• TASK TO CARRY OUT: Retype nothing except the lines below from the one with "Le stock n’est" through the one with "Hvis der er en", exactly, with images left out.

• SUPPLIED MATERIAL:
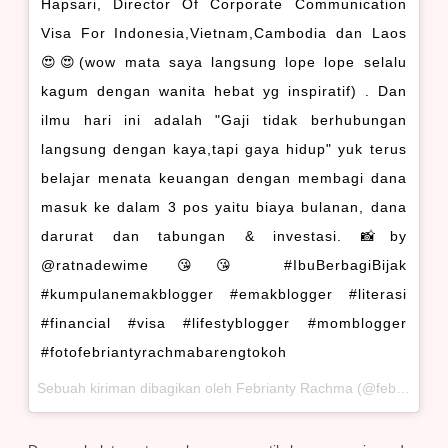
Hapsari, Director Of Corporate Communication
Visa For Indonesia,Vietnam,Cambodia dan Laos
😍😍(wow mata saya langsung lope lope selalu
kagum dengan wanita hebat yg inspiratif) . Dan
ilmu hari ini adalah "Gaji tidak berhubungan
langsung dengan kaya,tapi gaya hidup" yuk terus
belajar menata keuangan dengan membagi dana
masuk ke dalam 3 pos yaitu biaya bulanan, dana
darurat dan tabungan & investasi. 📸by
@ratnadewime 😘😘 #IbuBerbagiBijak
#kumpulanemakblogger #emakblogger #literasi
#financial #visa #lifestyblogger #momblogger
#fotofebriantyrachmabarengtokoh
Sebuah kiriman dibagikan oleh Febrianty Rachma (@febriantyrachma) pada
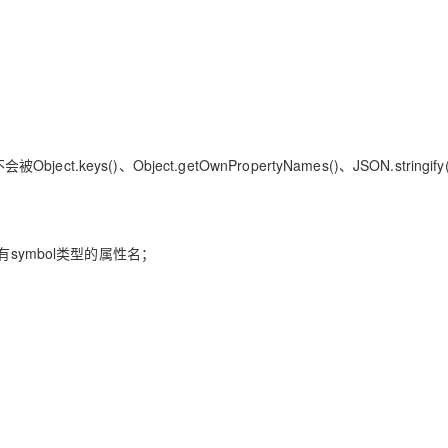
AI 应用
10分钟微调：让0.6B模型媲美235B模
多模态数据信
型
依托云原生高可用架构,实现Dify私有化部署
用1%尺寸在特定领域达到大模型90%以上效果
一个 AI 助手
超强辅助，Bol
即刻拥有 DeepSeek-R1 满血版
在企业官网、通讯软件中为客户提供 AI 客服
多种方案随心选，轻松解锁专属 DeepSeek
keys()、Object.getOwnPropertyNames()、JSON.stringify
symbol类型的属性名；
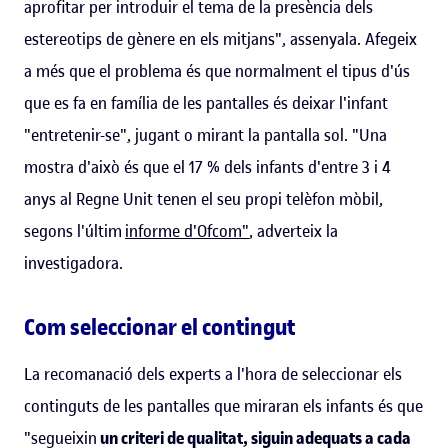
aprofitar per introduir el tema de la presència dels
estereotips de gènere en els mitjans", assenyala. Afegeix
a més que el problema és que normalment el tipus d'ús
que es fa en família de les pantalles és deixar l'infant
"entretenir-se", jugant o mirant la pantalla sol. "Una
mostra d'això és que el 17 % dels infants d'entre 3 i 4
anys al Regne Unit tenen el seu propi telèfon mòbil,
segons l'últim
informe d'Ofcom
"
, adverteix la
investigadora.
Com seleccionar el contingut
La recomanació dels experts a l'hora de seleccionar els
continguts de les pantalles que miraran els infants és que
"segueixin
un criteri de qualitat, siguin adequats a cada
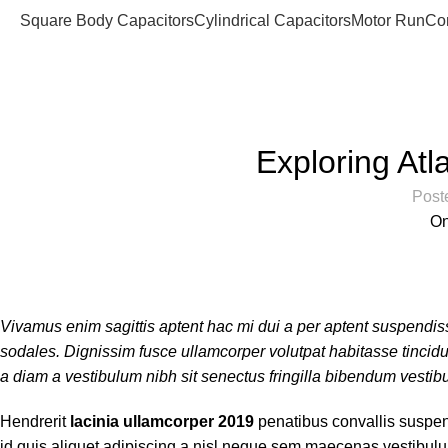
Square Body Capacitors
Cylindrical Capacitors
Motor Run
Co
Blog
Home
Decoration
Exploring At
Post
On
Vivamus enim sagittis aptent hac mi dui a per aptent suspendi
sodales. Dignissim fusce ullamcorper volutpat habitasse tincidunt
a diam a vestibulum nibh sit senectus fringilla bibendum vestib
Hendrerit
lacinia ullamcorper 2019
penatibus convallis suspen
id quis aliquet adipiscing a nisl neque sem maecenas vestibulum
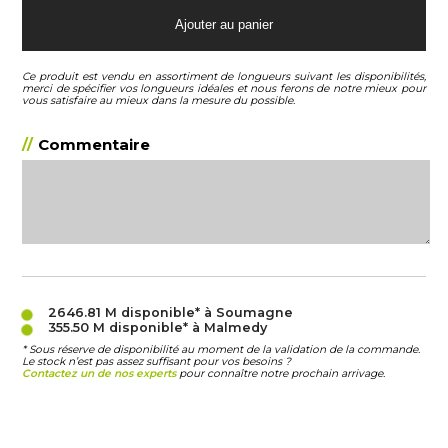
Ce produit est vendu en assortiment de longueurs suivant les disponibilités,
merci de spécifier vos longueurs idéales et nous ferons de notre mieux pour
vous satisfaire au mieux dans la mesure du possible.
Commentaire
2646.81 M
disponible* à Soumagne
355.50 M
disponible* à Malmedy
* Sous réserve de disponibilité au moment de la validation de la commande.
Le stock n’est pas assez suffisant pour vos besoins ?
Contactez un de nos experts
pour connaître notre prochain arrivage.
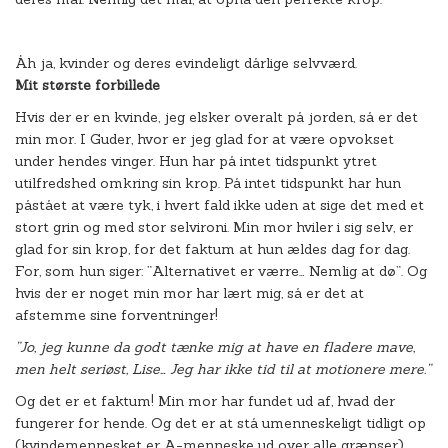
Åh ja, kvinder og deres evindeligt dårlige selvværd.
Mit største forbillede
Hvis der er en kvinde, jeg elsker overalt på jorden, så er det
min mor. I Guder, hvor er jeg glad for at være opvokset
under hendes vinger. Hun har på intet tidspunkt ytret
utilfredshed omkring sin krop. På intet tidspunkt har hun
påstået at være tyk, i hvert fald ikke uden at sige det med et
stort grin og med stor selvironi. Min mor hviler i sig selv, er
glad for sin krop, for det faktum at hun ældes dag for dag.
For, som hun siger: ”Alternativet er værre… Nemlig at dø”. Og
hvis der er noget min mor har lært mig, så er det at
afstemme sine forventninger!
”Jo, jeg kunne da godt tænke mig at have en fladere mave,
men helt seriøst, Lise… Jeg har ikke tid til at motionere mere.”
Og det er et faktum! Min mor har fundet ud af, hvad der
fungerer for hende. Og det er at stå umenneskeligt tidligt op
(kvindemennesket er A-menneske ud over alle grænser),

• ANSWER:
Le stock n’est pas assez suffisant pour vos besoins ?
Contactez un de nos experts
pour connaître notre prochain arrivage.
Åh ja, kvinder og deres evindeligt dårlige selvværd.
Mit største forbillede
Hvis der er en kvinde, jeg elsker overalt på jorden, så er det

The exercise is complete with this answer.